La tavola rotonda sul ruolo delle Istituzioni per una maggior promozione di Internet, moderata da Alberto Zuliani, è stata aperta da Francesco Pirro, Dirigente Area Studi, ricerca e pareri dell’AGID: “In Italia il mobile è usato più del fisso, questo si sa, ma l’aspetto più preoccupante è quel 40% di aziende che non considerano l’ICT strategico per il business”, ha detto Pirro, aggiungendo che è su questa fetta di utenza che bisogna agire per far capire come nuove idee in Rete sono in grado di creare valore in maniera ‘disruptive’. “Basti pensare a Google, Facebook, Uber, Airbnb, Skype, Netflix”.

Dal canto suo, Paolo Lupi, Dirigente del servizio economico e statistico dell’AGCOM, ha comunque sottolineato l’importanza delle infrastrutture di rete: “La disponibilità di infrastrutture è fondamentale – ha detto Lupo – preoccupa la difficoltà dei target europei, in particolare l’obbligo entro il 2020 di raggiungere il 50% della popolazione con sottoscrizioni a servizi a 100 Mbps”.
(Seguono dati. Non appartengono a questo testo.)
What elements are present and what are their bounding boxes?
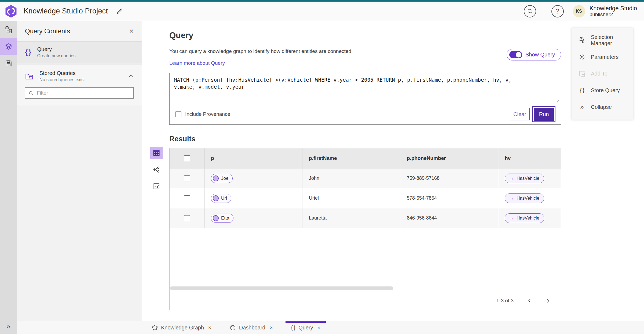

Infine, Andrea Nicolini, responsabile Area Sistemi Informatici del Cisis (Centro interregionale servizi informatici, geografici, statistici), ha ricordato il suo impegno per la diffusione della Rete a livello regionale. “Per diffondere la Rete sul territorio bisogna creare cultura digitale a partire dalle scuole”, ha detto, ricordando che alcune scuole sono già avanti – fornendo corsi di studi completamente basati sull’uso del digitale – allo stesso modo di alcune aree del paese, come Trento, dove i medici di base stanno studiando la possibilità di prescrivere App mediche ai pazienti cronici.